Investment implies allocating resources with the expectation of greater gains in the future. To incentivize investments in biosecurity, the entity that provides the initial resources must therefore have a share in future benefits. At present, however, biosecurity is framed as an obligation for individual scientists, organizations, and companies to use institutional funds to comply with unstated and often ambiguous needs for general security. This is an unstable balance of costs and benefits, and thus, few institutions prefer to minimize expenditures associated with fulfilling basic oversight requirements (Gillum et al, 2018). Yet, the best argument in favor of investing in biosecurity is that SB's development requires public acceptance, which remains tentative at present (Oliver, 2018). Such acceptance could drop precipitously if the public is inadvertently exposed to harm as a result of a lack of oversight. Biosecurity therefore requires an approach that incentivizes managers to keep abreast of risks and concerns. Biosecurity can signal to the general public that SB products have been appropriately screened to assure beneficial uses. The US Nuclear Regulatory Commission (nrc.gov) performs this for research and test reactors, mostly in universities or colleges, but there is no analogous commission for biosecurity.
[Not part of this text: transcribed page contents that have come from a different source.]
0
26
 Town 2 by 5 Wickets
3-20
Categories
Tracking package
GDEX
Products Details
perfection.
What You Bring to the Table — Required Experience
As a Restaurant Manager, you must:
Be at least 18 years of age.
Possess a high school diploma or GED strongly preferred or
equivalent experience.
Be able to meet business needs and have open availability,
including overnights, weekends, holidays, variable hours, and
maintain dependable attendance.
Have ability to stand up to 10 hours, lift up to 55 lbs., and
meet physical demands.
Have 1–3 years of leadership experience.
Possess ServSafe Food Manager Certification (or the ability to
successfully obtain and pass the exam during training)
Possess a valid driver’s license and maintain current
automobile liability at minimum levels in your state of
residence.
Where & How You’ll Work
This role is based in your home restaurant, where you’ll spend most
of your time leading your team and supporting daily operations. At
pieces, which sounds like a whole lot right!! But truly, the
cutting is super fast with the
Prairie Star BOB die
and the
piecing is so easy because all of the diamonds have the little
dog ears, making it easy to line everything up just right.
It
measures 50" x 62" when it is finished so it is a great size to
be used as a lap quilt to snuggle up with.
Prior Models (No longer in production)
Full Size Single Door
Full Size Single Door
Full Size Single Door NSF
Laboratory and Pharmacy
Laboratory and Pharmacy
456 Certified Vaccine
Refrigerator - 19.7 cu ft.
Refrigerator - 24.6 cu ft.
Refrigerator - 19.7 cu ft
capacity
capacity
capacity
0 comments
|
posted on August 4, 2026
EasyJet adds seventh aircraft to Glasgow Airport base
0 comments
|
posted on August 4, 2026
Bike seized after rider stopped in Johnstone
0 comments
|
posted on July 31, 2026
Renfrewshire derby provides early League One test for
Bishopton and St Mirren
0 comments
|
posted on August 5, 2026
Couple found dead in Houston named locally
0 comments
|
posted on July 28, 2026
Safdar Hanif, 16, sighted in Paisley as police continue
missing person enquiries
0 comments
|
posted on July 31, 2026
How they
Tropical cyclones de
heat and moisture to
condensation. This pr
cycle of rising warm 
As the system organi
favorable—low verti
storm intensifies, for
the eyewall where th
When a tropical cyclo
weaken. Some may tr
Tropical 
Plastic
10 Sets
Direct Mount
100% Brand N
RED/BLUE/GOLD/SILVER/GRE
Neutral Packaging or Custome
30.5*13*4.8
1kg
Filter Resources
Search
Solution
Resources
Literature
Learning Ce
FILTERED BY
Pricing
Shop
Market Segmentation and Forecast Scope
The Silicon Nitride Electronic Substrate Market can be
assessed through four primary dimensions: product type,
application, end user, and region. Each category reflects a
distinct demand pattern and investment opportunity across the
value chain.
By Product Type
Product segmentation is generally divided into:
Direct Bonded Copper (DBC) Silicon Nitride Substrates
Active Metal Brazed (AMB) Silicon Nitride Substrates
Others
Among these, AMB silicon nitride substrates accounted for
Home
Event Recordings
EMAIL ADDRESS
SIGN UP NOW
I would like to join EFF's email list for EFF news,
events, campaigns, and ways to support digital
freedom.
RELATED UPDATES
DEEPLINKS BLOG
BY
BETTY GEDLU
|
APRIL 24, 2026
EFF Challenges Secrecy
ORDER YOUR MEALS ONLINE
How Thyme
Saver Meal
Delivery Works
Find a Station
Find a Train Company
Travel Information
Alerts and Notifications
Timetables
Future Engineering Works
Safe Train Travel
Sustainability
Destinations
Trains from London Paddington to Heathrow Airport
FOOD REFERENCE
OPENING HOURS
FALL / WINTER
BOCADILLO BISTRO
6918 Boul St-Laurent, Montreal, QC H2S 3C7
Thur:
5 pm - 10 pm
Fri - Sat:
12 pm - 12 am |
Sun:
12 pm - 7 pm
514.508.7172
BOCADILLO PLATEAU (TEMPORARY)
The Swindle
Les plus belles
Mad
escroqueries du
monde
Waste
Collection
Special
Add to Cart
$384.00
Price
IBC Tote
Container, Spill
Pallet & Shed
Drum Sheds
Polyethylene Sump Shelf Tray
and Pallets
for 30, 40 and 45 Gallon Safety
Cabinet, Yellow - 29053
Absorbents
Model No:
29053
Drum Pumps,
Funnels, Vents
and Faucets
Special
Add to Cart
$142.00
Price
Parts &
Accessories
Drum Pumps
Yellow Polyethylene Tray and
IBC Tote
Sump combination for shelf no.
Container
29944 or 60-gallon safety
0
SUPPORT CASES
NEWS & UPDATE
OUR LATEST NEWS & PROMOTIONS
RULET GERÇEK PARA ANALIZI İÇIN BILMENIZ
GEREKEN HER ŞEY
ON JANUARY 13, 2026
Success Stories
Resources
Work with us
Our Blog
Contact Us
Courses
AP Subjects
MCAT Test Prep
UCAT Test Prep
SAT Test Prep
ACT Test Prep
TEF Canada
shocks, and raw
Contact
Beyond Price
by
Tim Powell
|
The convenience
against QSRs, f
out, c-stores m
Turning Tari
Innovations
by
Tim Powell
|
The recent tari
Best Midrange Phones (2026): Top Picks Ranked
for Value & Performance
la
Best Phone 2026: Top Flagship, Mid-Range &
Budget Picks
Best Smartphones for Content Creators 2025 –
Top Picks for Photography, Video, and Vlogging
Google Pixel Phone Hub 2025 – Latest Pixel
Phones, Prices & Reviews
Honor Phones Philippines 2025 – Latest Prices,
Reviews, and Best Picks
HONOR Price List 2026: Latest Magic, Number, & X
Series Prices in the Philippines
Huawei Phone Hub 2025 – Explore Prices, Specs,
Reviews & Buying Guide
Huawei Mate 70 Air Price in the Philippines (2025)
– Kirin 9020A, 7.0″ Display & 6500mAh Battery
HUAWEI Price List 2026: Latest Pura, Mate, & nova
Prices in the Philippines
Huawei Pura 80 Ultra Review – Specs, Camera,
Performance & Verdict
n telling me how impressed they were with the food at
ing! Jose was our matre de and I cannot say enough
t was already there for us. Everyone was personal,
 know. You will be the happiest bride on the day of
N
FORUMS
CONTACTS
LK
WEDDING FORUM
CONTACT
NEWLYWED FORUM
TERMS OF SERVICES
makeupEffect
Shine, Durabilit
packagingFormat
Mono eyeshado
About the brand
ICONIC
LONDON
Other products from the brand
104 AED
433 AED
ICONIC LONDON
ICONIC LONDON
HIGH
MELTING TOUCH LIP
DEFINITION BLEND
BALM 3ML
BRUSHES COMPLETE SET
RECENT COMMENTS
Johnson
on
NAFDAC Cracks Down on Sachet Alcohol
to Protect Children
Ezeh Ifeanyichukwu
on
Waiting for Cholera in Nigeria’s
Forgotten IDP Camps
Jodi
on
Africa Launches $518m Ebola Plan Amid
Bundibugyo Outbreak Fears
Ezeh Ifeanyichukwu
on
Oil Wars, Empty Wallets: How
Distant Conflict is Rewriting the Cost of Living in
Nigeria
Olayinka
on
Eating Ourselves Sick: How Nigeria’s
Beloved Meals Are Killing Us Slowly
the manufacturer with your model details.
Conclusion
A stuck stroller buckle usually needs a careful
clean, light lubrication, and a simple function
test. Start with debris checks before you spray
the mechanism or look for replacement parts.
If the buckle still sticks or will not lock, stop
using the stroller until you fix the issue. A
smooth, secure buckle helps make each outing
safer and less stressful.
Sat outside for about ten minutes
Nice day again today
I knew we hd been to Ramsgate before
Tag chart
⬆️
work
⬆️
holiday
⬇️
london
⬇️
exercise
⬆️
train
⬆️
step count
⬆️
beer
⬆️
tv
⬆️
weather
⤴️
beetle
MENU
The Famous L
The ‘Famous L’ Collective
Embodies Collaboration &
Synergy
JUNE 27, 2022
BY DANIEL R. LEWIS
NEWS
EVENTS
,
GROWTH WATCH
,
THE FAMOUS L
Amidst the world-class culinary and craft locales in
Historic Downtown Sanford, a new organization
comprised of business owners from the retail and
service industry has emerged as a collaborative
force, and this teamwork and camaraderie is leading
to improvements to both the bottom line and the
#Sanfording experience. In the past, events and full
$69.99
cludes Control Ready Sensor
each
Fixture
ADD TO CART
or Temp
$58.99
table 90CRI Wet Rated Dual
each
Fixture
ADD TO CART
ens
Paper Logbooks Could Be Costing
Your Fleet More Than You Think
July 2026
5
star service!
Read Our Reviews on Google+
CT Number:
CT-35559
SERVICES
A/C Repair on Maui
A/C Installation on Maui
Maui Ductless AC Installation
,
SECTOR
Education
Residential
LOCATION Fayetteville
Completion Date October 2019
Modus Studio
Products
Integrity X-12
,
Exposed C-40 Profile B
The members of the International Gene Synthesis Consortium (IGSC)—which are most of the DNA synthesis companies—devote company resources to screening customers and their requests for potential security issues: This is in the best interests of the companies, despite the fact that no legal mandate requires them to do so. Similarly, in January 2020, the Nuclear Threat Initiative (NTI) and the World Economic Forum recommended in a report the establishment of a Technical Consortium to develop a common DNA sequence screening mechanism, following up on work and conclusions by the IGSC. Across such efforts, Industry has realized that companies stand to gain from aligning themselves with the risk aversion of the public and to invest accordingly in security. This was the lesson for the chemical industry that initially lobbied against the 1925 Geneva Protocol against chemical weapons and prevented its ratification for 50 years in the USA (Tucker, 2007). Today's chemical industry is a strong advocate of chemical arms control (e.g., The Responsible Care Programme).

Bridges are needed between biosecurity experts, social scientists, and practitioners

Many emerging technologies develop out of sight of social scientists and policy commentators (Linkov et al, 2018). Institutional incentives to advance science and technology usually do not create opportunities for inquiry and discussion between developers, risk assessors, ethicists, and policy analysts at the early stages of research. As a result, social science discussions, especially those that the public may relate to such as concerns related to ethics, morals, and risk to health, are often relegated to an afterthought and isolated within institutions or organizations. To address the problem, the RRI programs in the UK and the EU involve experts from diverse fields to assess scientific advancement with the aim of mitigating risk, upholding core morals and values, and achieving research commodification in equitable and sustainable means. Measures such as RRI are not intended to block research or publication of results, but to reduce downstream harms that might place developers, companies, and governments potentially responsible for expensive cleanup and/or insurance efforts. More social inquiry alongside significant funding for SB will improve deliberation into potential biosecurity threats and reduce the potential for unexpected dual‐use publications or developments.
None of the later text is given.